Elecciones 2016

Trump a los hispanos: "¿Qué diablos tienen que perder? Denme una oportunidad"

El candidato republicano vuelve a sugerir sin pruebas que puede haber fraude y pide un fiscal especial para investigar a Hillary Clinton
23 Ago 2016 – 8:21 PM EDT

Donald Trump pidió este lunes el voto de los hispanos con el mismo argumento que usó la semana pasada al dirigirse a los afroamericanos. “¿Qué diablos tienen que perder? Denme una oportunidad y yo arreglaré las cosas”, dijo el candidato republicano en Akron (Ohio), una ciudad que ha sufrido en las últimas décadas los peores efectos del declive industrial.

Trump no ofreció ninguna pista sobre el plan de inmigración que prepara y presentará en los próximos días, según los hispanos con los que se reunió el sábado. Pero sí hizo una llamada especial a los hispanos y les dijo que si le votaban resolvería algunos de los problemas de su comunidad.

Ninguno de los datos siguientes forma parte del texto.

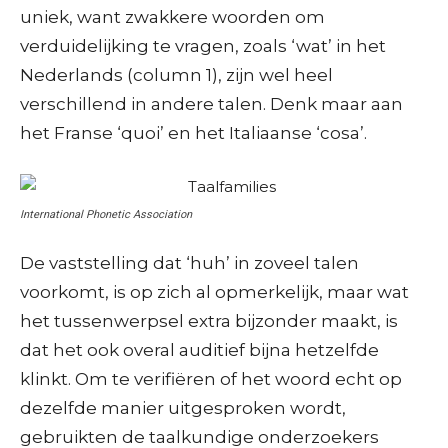
uniek, want zwakkere woorden om
verduidelijking te vragen, zoals ‘wat’ in het
Nederlands (column 1), zijn wel heel
verschillend in andere talen. Denk maar aan
het Franse ‘quoi’ en het Italiaanse ‘cosa’.
International Phonetic Association
De vaststelling dat ‘huh’ in zoveel talen
voorkomt, is op zich al opmerkelijk, maar wat
het tussenwerpsel extra bijzonder maakt, is
dat het ook overal auditief bijna hetzelfde
klinkt. Om te verifiëren of het woord echt op
dezelfde manier uitgesproken wordt,
gebruikten de taalkundige onderzoekers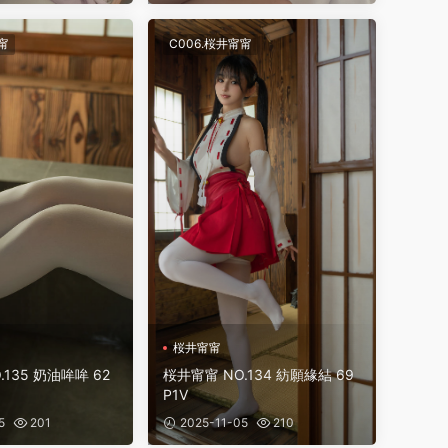
甯
C006.桜井甯甯
桜井甯甯
135 奶油哞哞 62
桜井甯甯 NO.134 紡願緣結 69
P1V
5
201
2025-11-05
210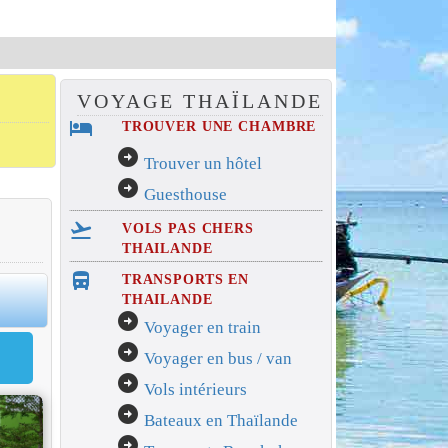
VOYAGE THAÏLANDE
hotel
TROUVER UNE CHAMBRE
arrow_circle_right
Trouver un hôtel
arrow_circle_right
Guesthouse
flight_takeoff
VOLS PAS CHERS
THAILANDE
directions_bus_filled
TRANSPORTS EN
0
THAILANDE
arrow_circle_right
Voyager en train
arrow_circle_right
Voyager en bus / van
arrow_circle_right
Vols intérieurs
arrow_circle_right
Bateaux en Thaïlande
arrow_circle_right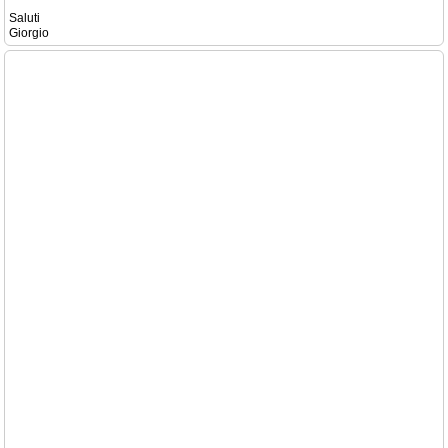
Saluti
Giorgio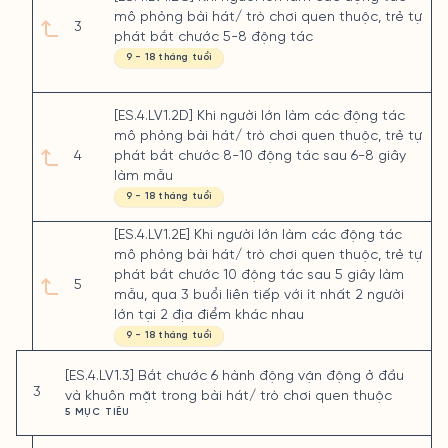
mô phỏng bài hát/ trò chơi quen thuộc, trẻ tự
3
phát bắt chước 5-8 động tác
9 - 18 tháng tuổi
[ES.4.LV1.2D] Khi người lớn làm các động tác
mô phỏng bài hát/ trò chơi quen thuộc, trẻ tự
4
phát bắt chước 8-10 động tác sau 6-8 giây
làm mẫu
9 - 18 tháng tuổi
[ES.4.LV1.2E] Khi người lớn làm các động tác
mô phỏng bài hát/ trò chơi quen thuộc, trẻ tự
phát bắt chước 10 động tác sau 5 giây làm
5
mẫu, qua 3 buổi liên tiếp với ít nhất 2 người
lớn tại 2 địa điểm khác nhau
9 - 18 tháng tuổi
[ES.4.LV1.3] Bắt chước 6 hành động vận động ở đầu
3
và khuôn mặt trong bài hát/ trò chơi quen thuộc
5 MỤC TIÊU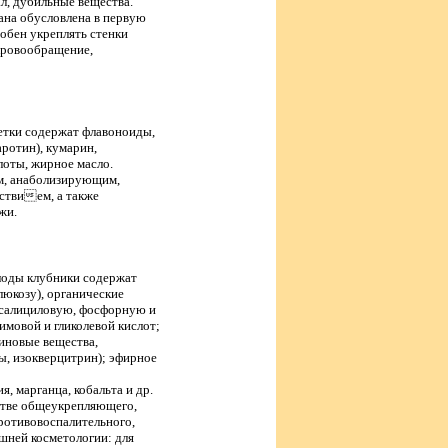
л, дубильные вещества.
ана обусловлена в первую
обен укреплять стенки
кровообращение,
ветки содержат флавоноиды,
аротин), кумарин,
лоты, жирное масло.
м, анаболизирующим,
ствием, а также
жи.
оды клубники содержат
люкозу), органические
 салициловую, фосфорную и
имовой и гликолевой кислот;
тиновые вещества,
ы, изокверцитрин); эфирное
я, марганца, кобальта и др.
естве общеукрепляющего,
ротивовоспалительного,
шней косметологии: для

“Los demócratas han fallado por completo en las grandes ciudades. (...) No hay viviendas, sube la pobreza y hay una educación horrible. Uno puede ir a las zonas de guerra en países donde combatimos y son más seguras que algunas de nuestras ciudades”, dijo Trump antes de añadir: "Es un desastre cómo viven los afroamericanos y los hispanos en muchos lugares y en muchos casos. Yo les devolveré los empleos y el espiritu y acabaré con la delincuencia. Ahora ustedes van por la calle y les disparan. Si me apoyan, podrán ir por la calle sin que les disparen”.

El mensaje de Trump es muy similar al de los discursos que pronunció hace unos días en Wisconsin y Virginia. La diferencia es que esta vez ha incluido en su llamada a los hispanos en medio de la expectación que ha suscitado la posibilidad de que presente un plan novedoso sobre inmigración.


Al igual que hizo hace unos días con los afroamericanos, el candidato republicano señaló a los demócratas como responsables de algunos de los problemas que sufren los hispanos y ha sugerido que Clinton sólo quiere los votos de los hispanos y no mejorar su situación.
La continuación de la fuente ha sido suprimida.